**TASK DESCRIPTION**
Would you transcribe exactly the lines from the beginning of the records below through the line with "Email: Chi-hua.Huang@ars.usda.gov", both included, omitting the pictures?

[Dataset entries]
- - -
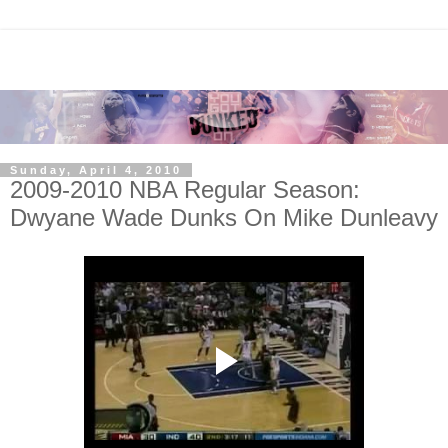
Sunday, April 4, 2010
2009-2010 NBA Regular Season:
Dwyane Wade Dunks On Mike Dunleavy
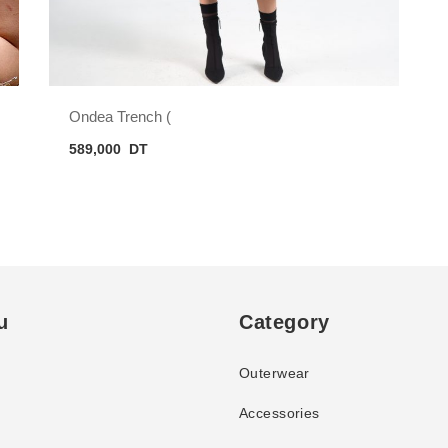
Ondea Trench (
589,000
DT
u
Category
Outerwear
Accessories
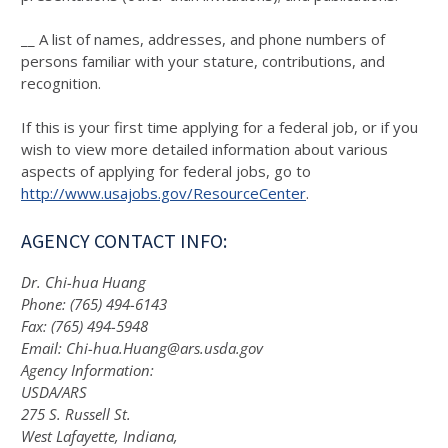
__ A list of names, addresses, and phone numbers of
persons familiar with your stature, contributions, and
recognition.
If this is your first time applying for a federal job, or if you
wish to view more detailed information about various
aspects of applying for federal jobs, go to
http://www.usajobs.gov/ResourceCenter
.
AGENCY CONTACT INFO:
Dr. Chi-hua Huang
Phone: (765) 494-6143
Fax: (765) 494-5948
Email: Chi-hua.Huang@ars.usda.gov
Agency Information:
USDA/ARS
275 S. Russell St.
West Lafayette, Indiana,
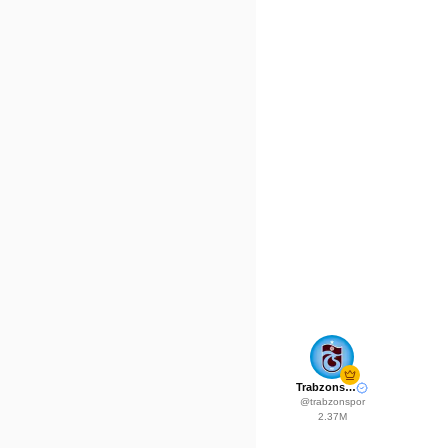
Trabzonspor
@
trabzonspor
2.37M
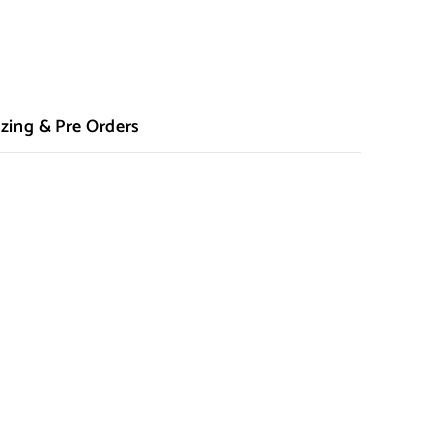
zing & Pre Orders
- - -
**RESULT FOR THIS TASK**
Sunday, April 4, 2010
2009-2010 NBA Regular Season:
Dwyane Wade Dunks On Mike Dunleavy
Ondea Trench (
589,000
DT
u
Category
Outerwear
Accessories
__ A list of names, addresses, and phone numbers of
persons familiar with your stature, contributions, and
recognition.
If this is your first time applying for a federal job, or if you
wish to view more detailed information about various
aspects of applying for federal jobs, go to
http://www.usajobs.gov/ResourceCenter
.
AGENCY CONTACT INFO:
Dr. Chi-hua Huang
Phone: (765) 494-6143
Fax: (765) 494-5948
Email: Chi-hua.Huang@ars.usda.gov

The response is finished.